31Certes, les usages du mythe propres aux trois écrivains qui ont retenu notre attention sont loin d’être semblables. Pour Thomas Mann, la narration littéraire (au sens très large du terme) réveille et révèle la puissance archétypique du mythe : au fond, le présent éternel de la narration dont parle Mann n’est pas loin de se confondre avec la « vérité figurale59 » de la fiction, qui produit des scénarios décontextualisables et par suite perpétuellement modernes. André Gide, de son côté, en croisant le mythe de Perséphone et la parabole du grain de blé, fait l’éloge d’un régime temporel qui n’est ni celui de l’éternité, ni celui du temps cyclique, mais celui d’un temps libérateur qui autorise l’homme à se métamorphoser, non tant pour se rejoindre lui-même que pour échapper à l’emprise du soi, et à celle des autres. En somme, Gide célèbre une finitude temporelle qui est un gage de singularité et de modernité intérieure : le sujet gidien se renouvelle constamment, il est toujours en avance sur lui‑même. Quant à Jules Romains, il se déprend assez vigoureusement de la temporalité mythique, sa réécriture du mythe d’Orphée étant représentative d’un certain glissement (post)moderne vers des formes désabusées (sinon dysphoriques) de l’utopie et de l’uchronie.

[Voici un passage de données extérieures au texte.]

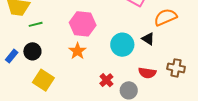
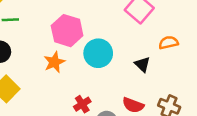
orange semicircle: (165, 17) -> (169, 43), size x0.7
cyan circle: (122, 45) -> (98, 53), moved

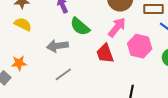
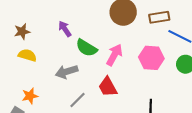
pink arrow: (117, 27) -> (114, 55), moved
red trapezoid: (105, 53) -> (108, 87), moved

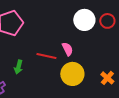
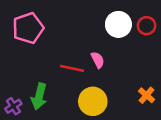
green arrow: (18, 67) -> (39, 96), moved, size x1.5
yellow circle: (72, 74) -> (93, 101), moved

32Néanmoins, malgré ces évidentes dissemblances, un même souci se fait jour chez Mann, Gide et Romains : celui de mettre la temporalité mythique à l’épreuve de la modernité, d’une modernité qui peut être aussi bien insituée (et euphorique, quoique mortelle) – dans le cas de Mann – qu’intime (et inquiète) – dans le cas de Gide – ou historique (et malheureuse) – dans le cas de Romains.